The result has been an economic boom in the three provinces that make up
Kurdistan, with numerous jobs in construction for Iraqis from the south.
"Our joy comes in feeling secure," said Jawad, who took his family from the
Baghdad district of Dora after a note was left at their house calling the family
"Shiite infidels" and warning that the children would be "slain like sheep" if
the family didn't leave.
"I didn't care about my house," he said. "I just felt my children and I needed
to live our lives." He now works as an electrician in a new three-star hotel
here.
The influx has strained social services in the north, however, and fueled rising
housing prices. It also comes at a time when Kurdish-Arab tensions are
increasing in the city of Kirkuk, just outside the Kurdish zone, over Kurdish
attempts to include it in Kurdistan. Similar Kurdish-Arab tensions have arisen
in the northern city of Mosul.
That makes the current, peaceful migration of Iraqi Arabs to Kurdish cities like
Sulaimaniyah somewhat unusual in the country's history. Under the regime of
Saddam Hussein, Kurds were terrorized and repressed and Saddam tried to send
Arab residents north in some cases to displace Kurds in key cities.
But so far, the flight of Iraqi Arabs to the three Kurdish provinces has not
sparked significant ethnic tensions. In fact, the governor of Sulaimaniyah, Dana
Ahmad Majeed, has invited more Iraqis to flee north rather than leave Iraq
altogether.
Still, he said the federal government needs to give Kurdistan more medical
supplies, fuel and electricity in order to handle the flood of refugees.
"The support these displaced people are getting is so slim compared to the
skyrocketing numbers of these emigrants (to Kurdistan) everyday," he told The
Associated Press.
Of the nearly 85,000 Iraqis displaced from farther south who now live in the
three Kurdish provinces, about 30,000 live in Sulaimaniyah province, said Anita
Raman, an official of the U.N. High Commissioner for Refugees monitoring Iraqi
refugees.
UNHCR has been providing emergency help for the most vulnerable, including
kerosene, lanterns, blankets and food, Raman said.
Majeed said at least 10 more families enter Sulaimaniyah everyday — on top of
some 25,000 Arabs who have come simply looking for jobs rather than fleeing
violence.
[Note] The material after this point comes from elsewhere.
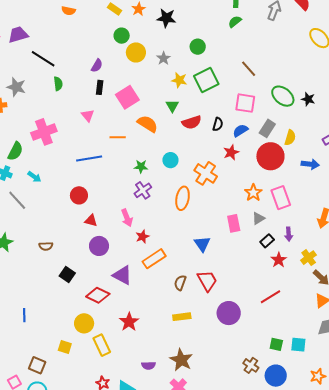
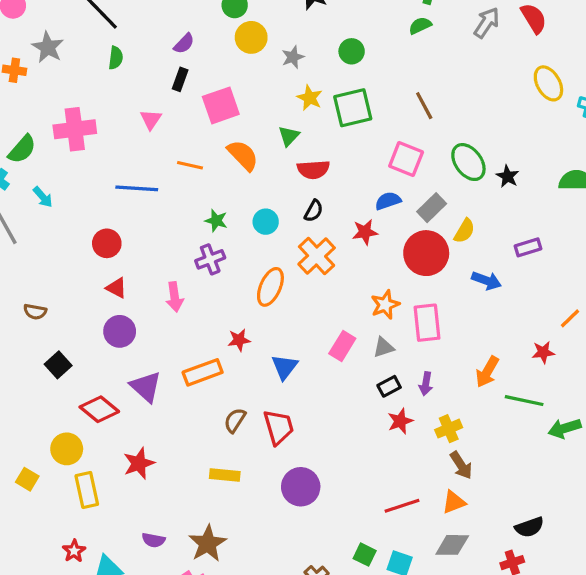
black semicircle: (218, 124) -> (314, 211), moved
pink rectangle: (234, 223) -> (342, 346), turned 30
red star: (142, 237) -> (239, 340), moved
red line: (271, 297) -> (402, 506), moved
The region's pre-refugee exact population is not known.
At the "border" between Kurdistan and the rest of Iraq, Kurdish fighters at
checkpoints now stop and search the cars of entering Arabs. Families are allowed
in without permits, but single men must have a Kurdish sponsor and a work permit
to pass — a security measure to prevent militants from entering, Kurdish
authorities say.
Those who come have to make adjustments — to the high rents, scarce housing,
cold winter weather and language barrier. The Kurdish language uses the Arabic
alphabet, but is an Indo-European language unrelated to Semitic Arabic.
"We couldn't even read the signs in the streets," said Jawdat al-Obaidi, a Sunni
Arab from the town of Youssifiyah, just south of Baghdad. "I am trying to learn
the language so I can find a decent job and settle here."
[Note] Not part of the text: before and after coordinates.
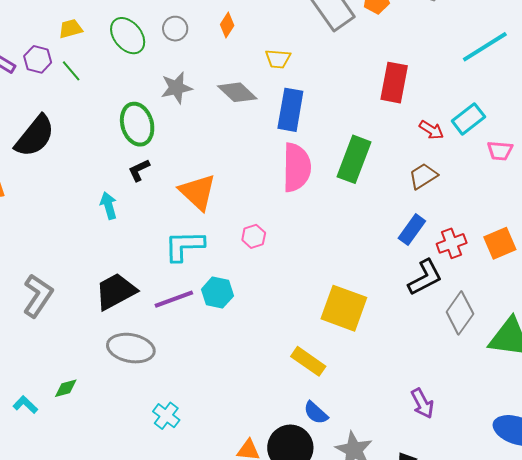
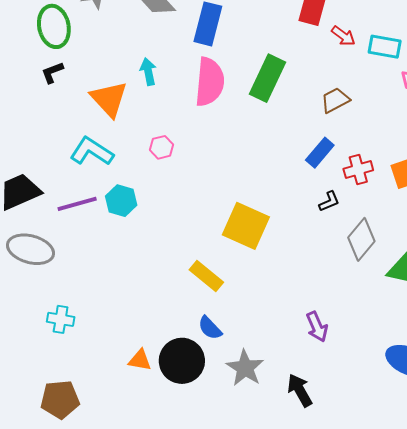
cyan rectangle: (468, 119) -> (385, 47), turned 44
red arrow: (431, 130) -> (343, 36), moved
cyan arrow: (109, 206) -> (148, 72), moved
cyan L-shape: (184, 246) -> (92, 151), turned 30
black L-shape: (425, 277) -> (329, 201), size x0.6
cyan cross: (166, 416) -> (61, 319), turned -32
The 46-year-old engineer fled Youssifiyah two months ago after Shiite militiamen
scrawled "death to terrorists" on his house.
Now he's thrilled to have found the Jawahiri Elementary School — Sulaimaniyah's
only Arabic language school, where he has enrolled his three sons.
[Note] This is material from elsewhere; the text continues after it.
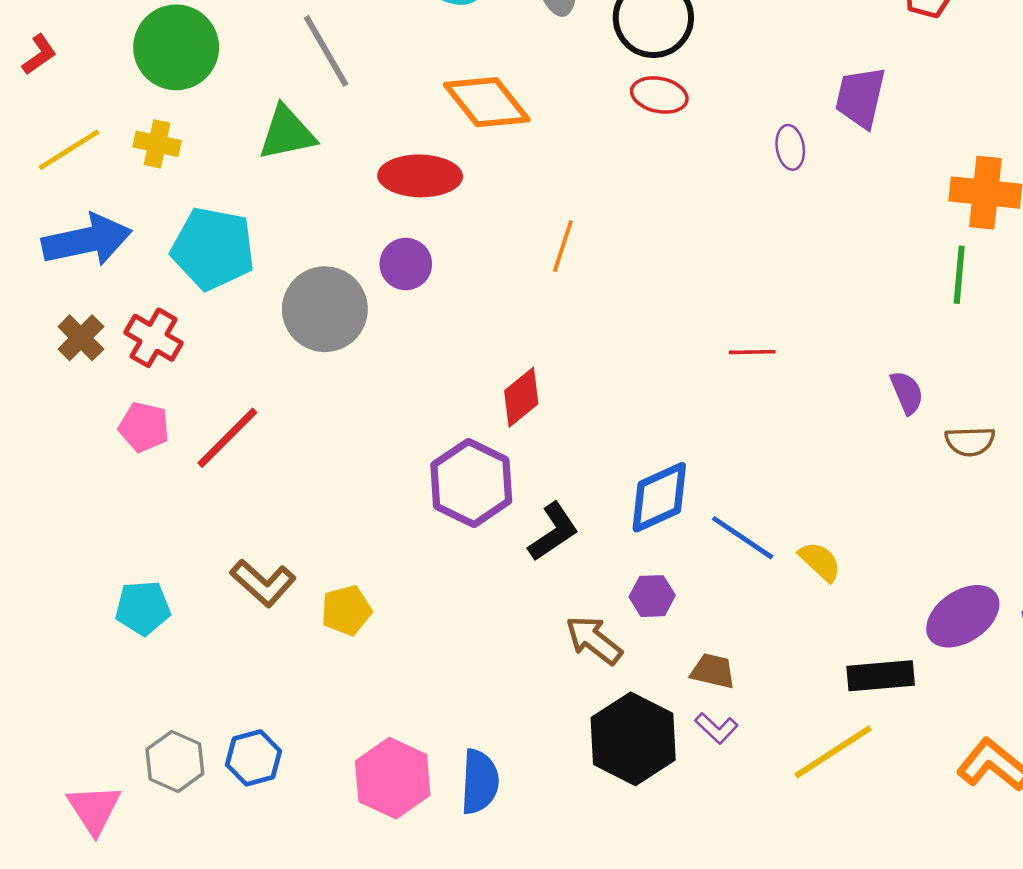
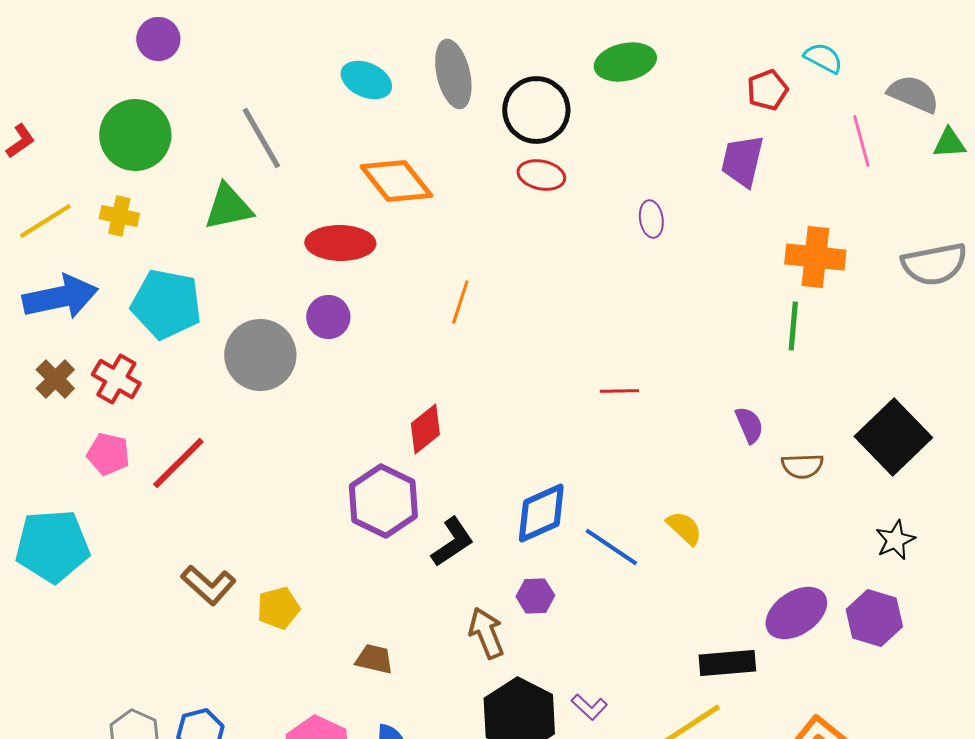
purple trapezoid: (860, 97) -> (742, 161), moved
yellow semicircle: (820, 562) -> (684, 528), moved
cyan pentagon: (143, 608) -> (52, 546), moved, size x1.6
brown arrow: (594, 640) -> (486, 633), turned 30
brown trapezoid: (713, 671) -> (374, 659), moved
Near the school one recent day, a Kurdish street vendor selling cookies and
chocolates stood surrounded by a dozen Arab schoolchildren. Hussein Mazin, a
12-year-old Shiite, struggled to find a way to ask the vendor whether he sold a
particular kind of potato chip.
"I speak some Kurdish," Mazin said, smiling. "But obviously not very good."
Mazin's family fled the southern city of Basra after his brother was snatched
near his school for ransom. The kidnappers then threatened to seize his younger
sister, too.
"We are not afraid of the kidnappers anymore," Mazin said.